Excerpts from a dataset:
*** Begin section ***

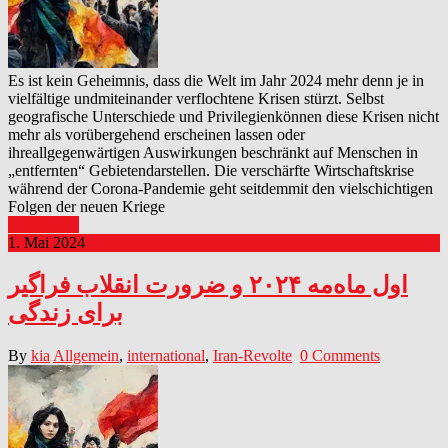
Es ist kein Geheimnis, dass die Welt im Jahr 2024 mehr denn je in
vielfältige undmiteinander verflochtene Krisen stürzt. Selbst
geografische Unterschiede und Privilegienkönnen diese Krisen nicht
mehr als vorübergehend erscheinen lassen oder
ihreallgegenwärtigen Auswirkungen beschränkt auf Menschen in
„entfernten“ Gebietendarstellen. Die verschärfte Wirtschaftskrise
während der Corona-Pandemie geht seitdemmit den vielschichtigen
Folgen der neuen Kriege
Read More
1. Mai 2024
اول ماه‌مه ۲۰۲۴ و ضرورت انقلاب فراگیر
برای زندگی
By
kia
Allgemein
,
international
,
Iran-Revolte
0 Comments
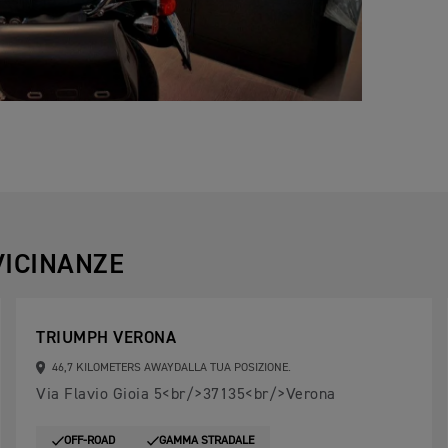
VICINANZE
TRIUMPH VERONA
46,7 KILOMETERS AWAYDALLA TUA POSIZIONE.
Via Flavio Gioia 5<br/>37135<br/>Verona
OFF-ROAD
GAMMA STRADALE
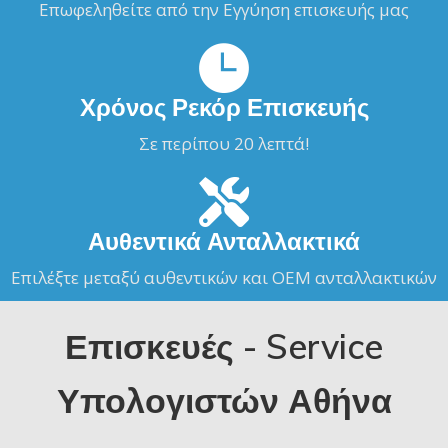
Επωφεληθείτε από την Εγγύηση επισκευής μας
Χρόνος Ρεκόρ Επισκευής
Σε περίπου 20 λεπτά!
Αυθεντικά Ανταλλακτικά
Επιλέξτε μεταξύ αυθεντικών και ΟΕΜ ανταλλακτικών
Επισκευές - Service
Υπολογιστών Αθήνα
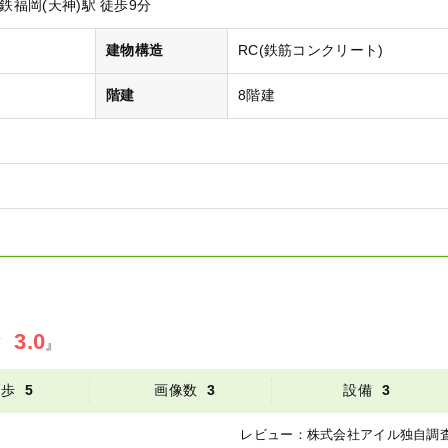
鉄福岡(天神)駅 徒歩9分
）
建物構造
RC(鉄筋コンクリート)
階建
8階建
3.0
』
徒歩
5
画像数
3
設備
3
レビュー：
株式会社アイル
独自調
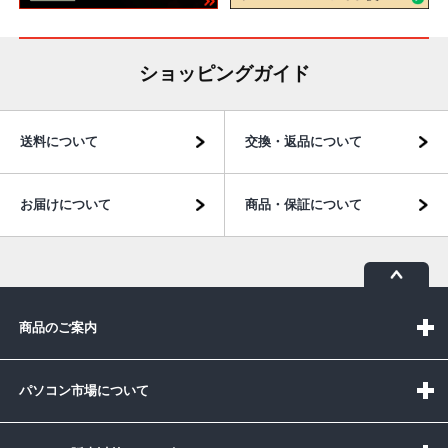
ショッピングガイド
送料について
交換・返品について
お届けについて
商品・保証について
商品のご案内
パソコン市場について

*** End section ***

Your objective: Set the data above down again exactly as given, with no pictures.

Answer to the problem:
Es ist kein Geheimnis, dass die Welt im Jahr 2024 mehr denn je in
vielfältige undmiteinander verflochtene Krisen stürzt. Selbst
geografische Unterschiede und Privilegienkönnen diese Krisen nicht
mehr als vorübergehend erscheinen lassen oder
ihreallgegenwärtigen Auswirkungen beschränkt auf Menschen in
„entfernten“ Gebietendarstellen. Die verschärfte Wirtschaftskrise
während der Corona-Pandemie geht seitdemmit den vielschichtigen
Folgen der neuen Kriege
Read More
1. Mai 2024
اول ماه‌مه ۲۰۲۴ و ضرورت انقلاب فراگیر
برای زندگی
By
kia
Allgemein
,
international
,
Iran-Revolte
0 Comments
VICINANZE
TRIUMPH VERONA
46,7 KILOMETERS AWAYDALLA TUA POSIZIONE.
Via Flavio Gioia 5<br/>37135<br/>Verona
OFF-ROAD
GAMMA STRADALE
Επωφεληθείτε από την Εγγύηση επισκευής μας
Χρόνος Ρεκόρ Επισκευής
Σε περίπου 20 λεπτά!
Αυθεντικά Ανταλλακτικά
Επιλέξτε μεταξύ αυθεντικών και ΟΕΜ ανταλλακτικών
Επισκευές - Service
Υπολογιστών Αθήνα
鉄福岡(天神)駅 徒歩9分
）
建物構造
RC(鉄筋コンクリート)
階建
8階建
3.0
』
徒歩
5
画像数
3
設備
3
レビュー：
株式会社アイル
独自調
ショッピングガイド
送料について
交換・返品について
お届けについて
商品・保証について
商品のご案内
パソコン市場について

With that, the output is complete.